O JOGO – 
Cena ocorrida pelos caminhos do século passado, meados da década de 60.
Numa cidade do interior nordestino, Seu Messias, comerciante e religioso fanático, sabia a Bíblia decorada, e gostava de pregar o Evangelho a toda hora. Falava difícil e gostava de impressionar os ouvintes, usando sempre palavras desconhecidas, tiradas do dicionário. As pessoas simples, que o escutavam, não entendiam nada.

Era convencido de que o homem mais santo, mais honesto e mais inteligente do mundo era ele mesmo. Acima dele, só havia Jesus Cristo. Gabava-se de respeitar a lei e tinha horror a jogo de azar, principalmente ao jogo do bicho. Sabia que, de acordo com a lei, jogo de azar era contravenção penal. Gostava de dizer que o seu dinheiro era fruto do trabalho honesto. Ficava no balcão da sua mercearia, das 7 horas da manhã às 5 da tarde. Ia em casa almoçar ao meio dia e antes das 2 estava de volta.

Certa manhã, entrou no seu estabelecimento comercial um cambista chamado Chicão, com o talão de apostas na mão, insistindo para que ele jogasse no bicho:

– Seu Messias, faça aqui uma aposta no bicho, pra me ajudar! Meu talão ainda está inteiro… Tenho um palpite pra hoje, e tenho certeza que vai dar Galo, 13. Tive um sonho de ontem pra hoje e quando eu sonho, é “batata”! .

Seu Messias danou-se de raiva e disse uns desaforos ao cambista:

– Rapaz, como é que você tem um atrevimento desse? Adentrar ao meu estabelecimento comercial, propondo-me que cometa uma contravenção penal!! Jogo do bicho é contra a lei e coisa do Satanás! Eu sou um homem temente a Deus e um cidadão íntegro! Tenho princípios morais!!! Você me respeite!!!

O cambista não conseguia entender o motivo de tanta indignação. Afinal, muita gente boa da cidade jogava no bicho, abertamente. E ainda insistiu:

– Estou precisando de dinheiro pra feira, seu Messias.

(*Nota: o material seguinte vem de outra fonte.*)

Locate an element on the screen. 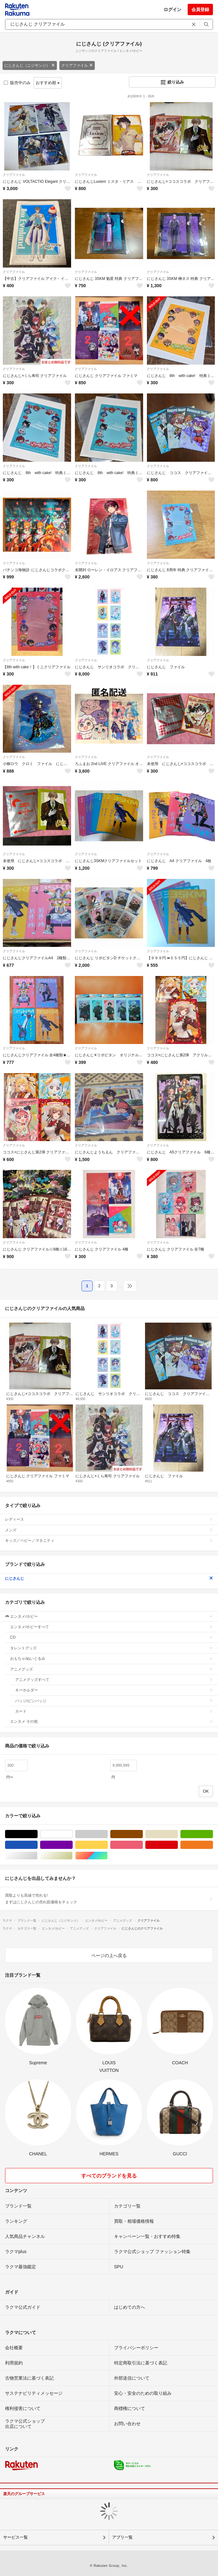 The image size is (218, 2576). サービス一覧 is located at coordinates (15, 2537).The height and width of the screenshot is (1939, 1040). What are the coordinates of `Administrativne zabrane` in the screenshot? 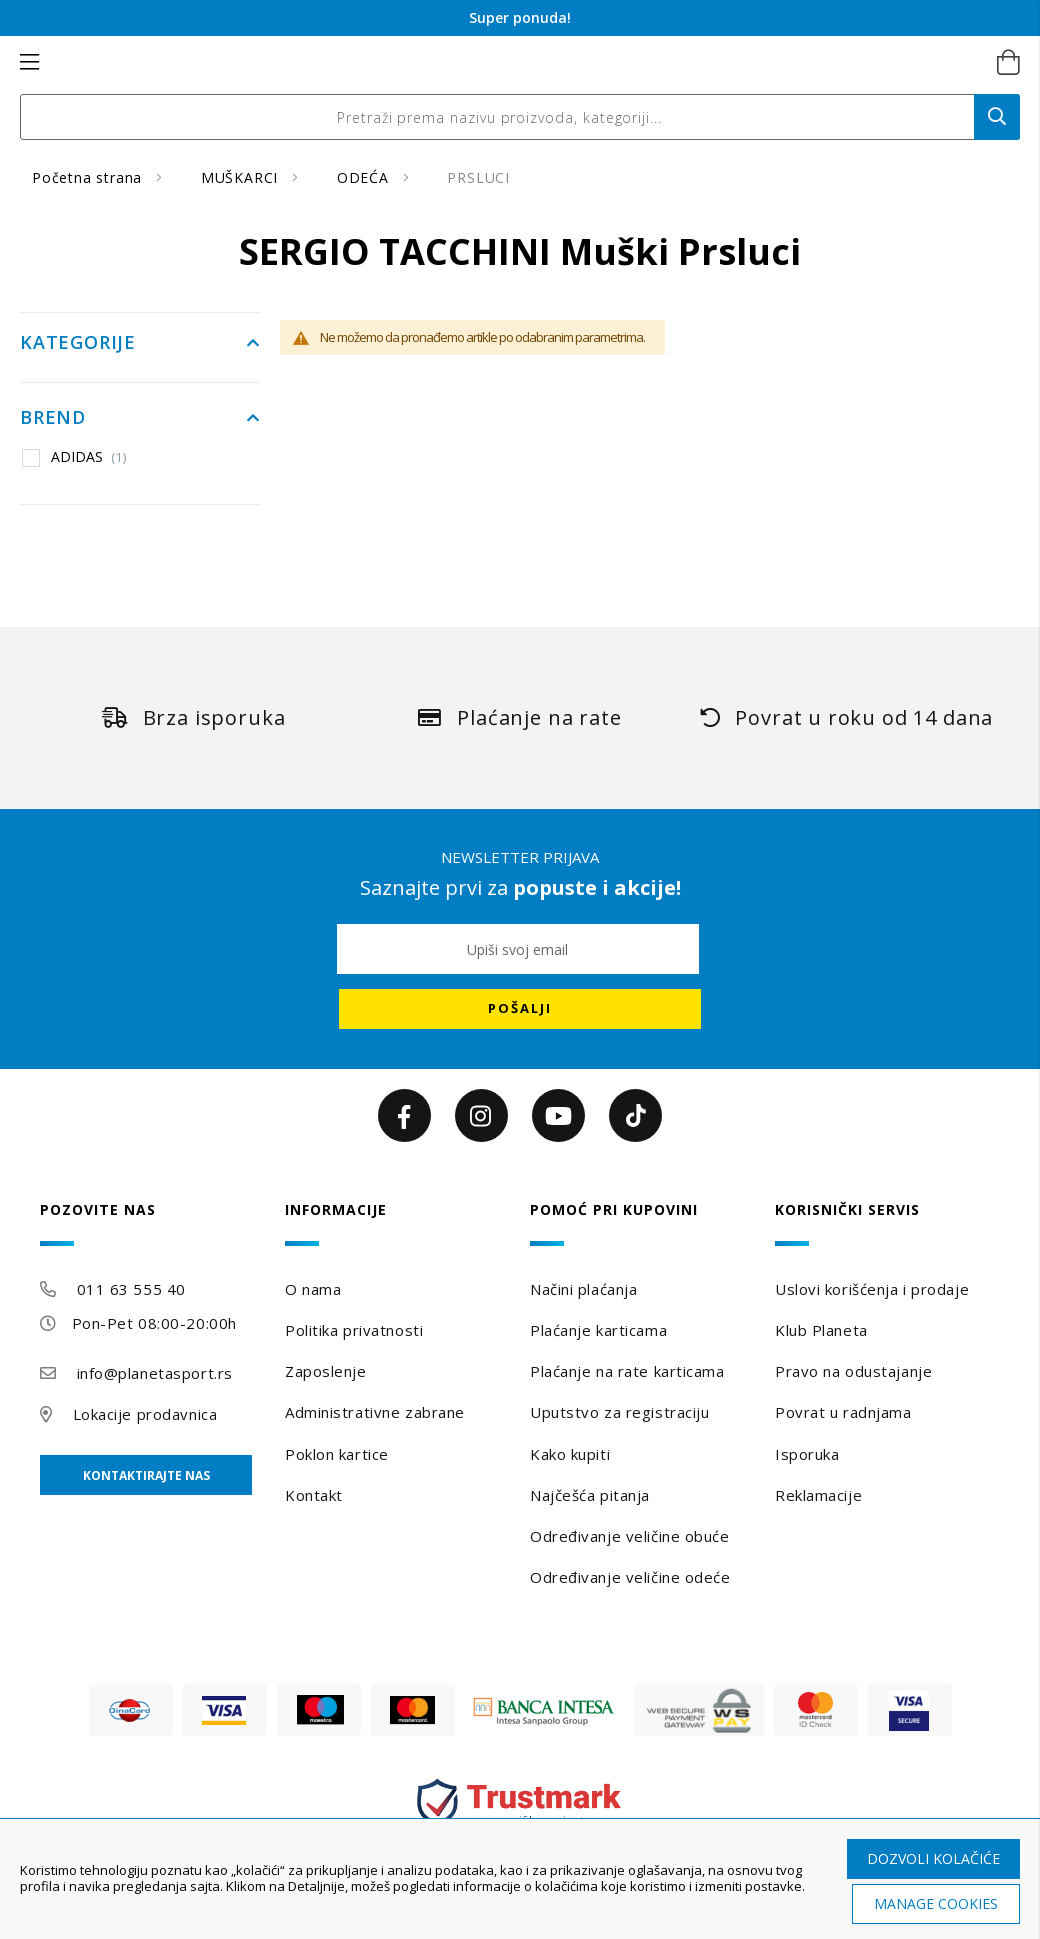 It's located at (375, 1412).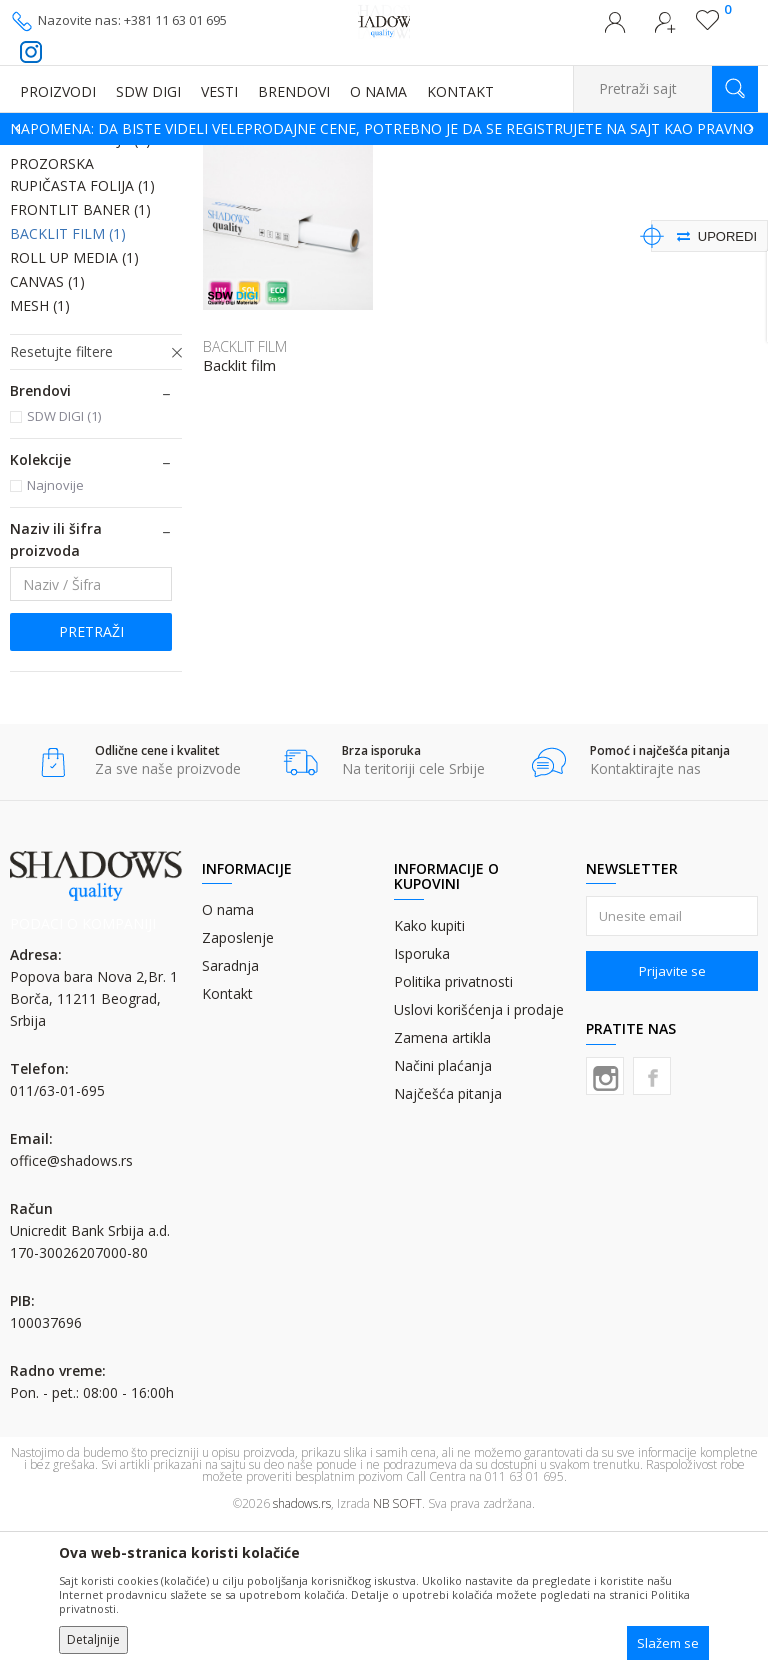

Meu trabalho de cambista é o que me sustenta. Jogue, ao menos pra me ajudar!

O comerciante, para se ver livre do cambista, e também para ajudá-lo, deu-lhe 5 cruzeiros, e pediu que fosse oferecer jogo a outra pessoa.

O cambista saiu encabulado e nem sequer agradeceu os 5 cruzeiros.

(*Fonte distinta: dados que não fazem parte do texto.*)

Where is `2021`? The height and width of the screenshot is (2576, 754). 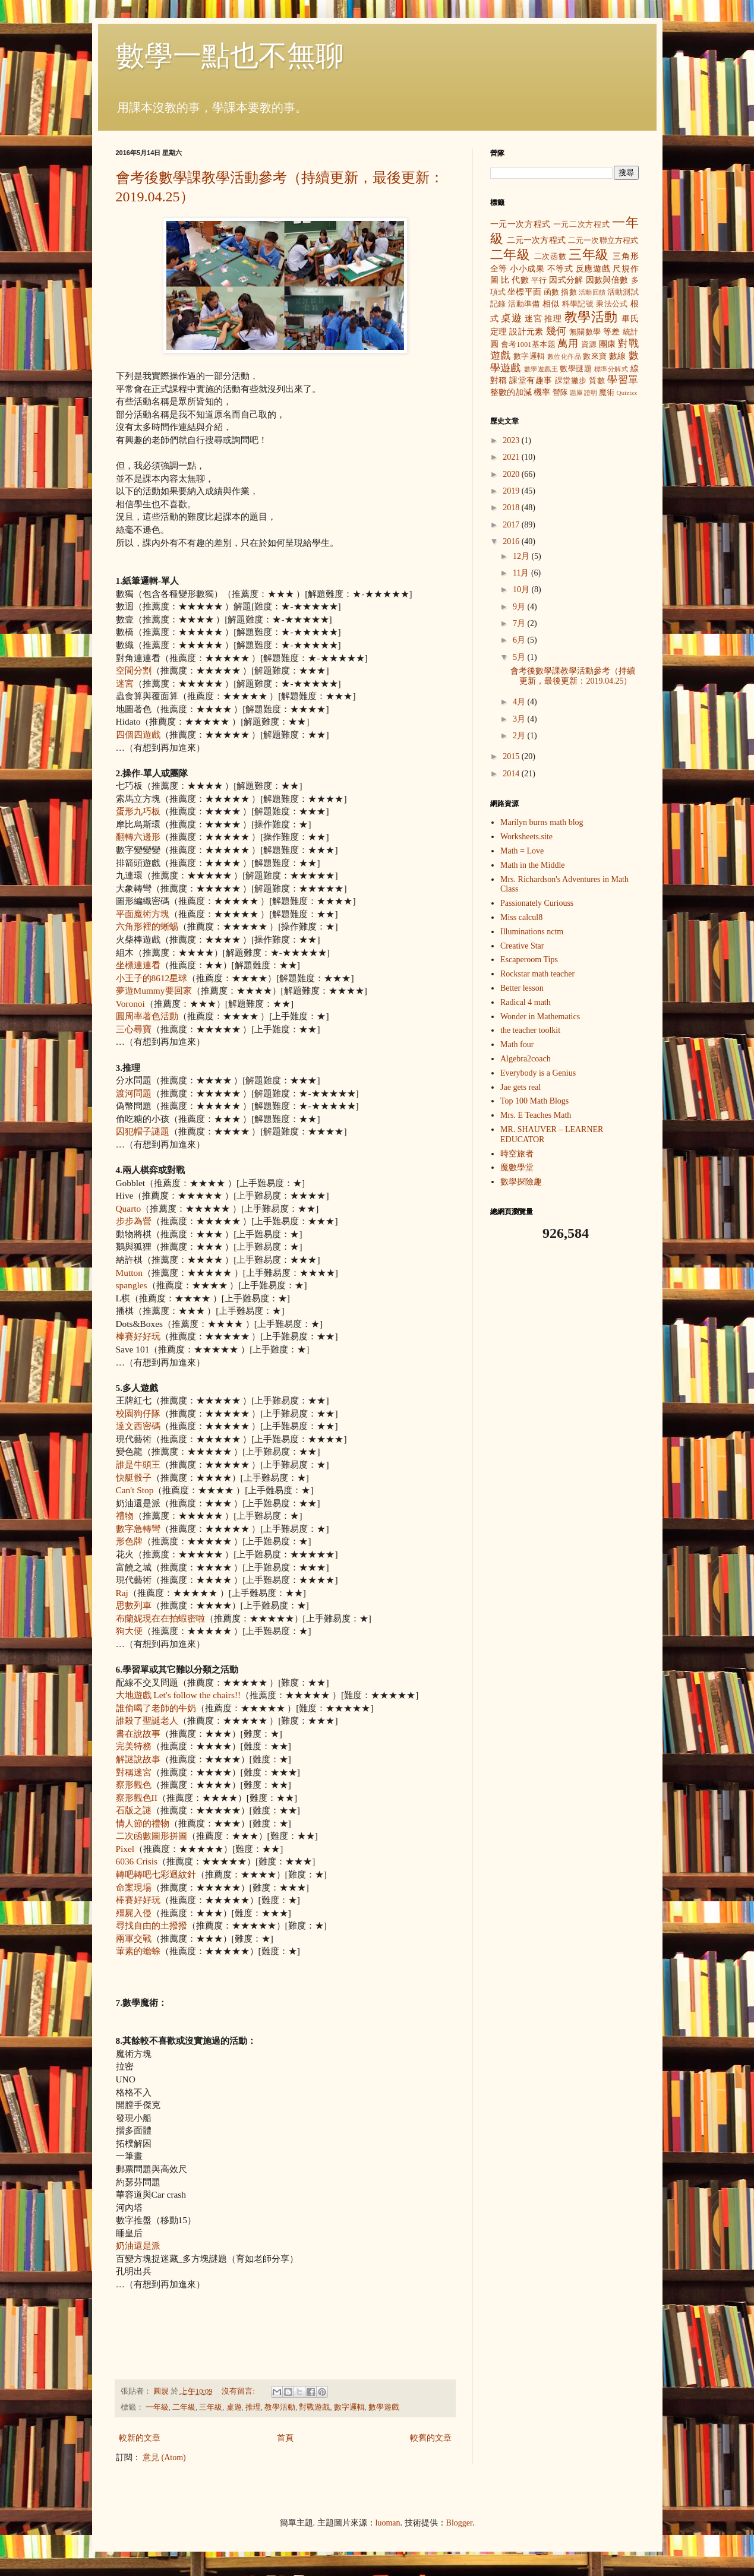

No final do expediente, Chicão entrou novamente na mercearia e foi recebido pelo comerciante com “quatro pedras na mão”:

– Não acredito que você voltou aqui para me encher o saco novamente!

E o cambista, sorrindo, respondeu:

– Seu Messias, o bicho foi GALO e o senhor ganhou na milhar!!!

Perplexo, o comerciante perguntou:

– Como ganhei, se nem ao menos joguei?!!!

Chicão respondeu:

– O senhor ganhou na milhar. do Galo. Já trouxe seu prêmio. Com aquele dinheiro que o senhor me deu, fiz uma aposta pequena pro senhor e ainda fiz uma feirinha..

Seu Messias, fingindo indignação, rapidamente, respondeu:

– Para não ser grosseiro com o distinto, vou receber este vil metal, mesmo contra os meus princípios morais!

E, por curiosidade, perguntou:

– Que sonho foi esse que você teve?

Orgulhoso por saber interpretar sonhos, Chicão respondeu:

– Eu sonhei que estava trepado num coqueiro, tirando coco. Um coco, quando a gente parte, vira duas quengas. Quenga é “mulher da vida”. “Mulher da vida” é galinha. E quem gosta de galinha é GALO!!! Foi o meu palpite do dia!

Seu Messias deu uma pequena gratificação a Chicão e nunca mais deixou de jogar no bicho.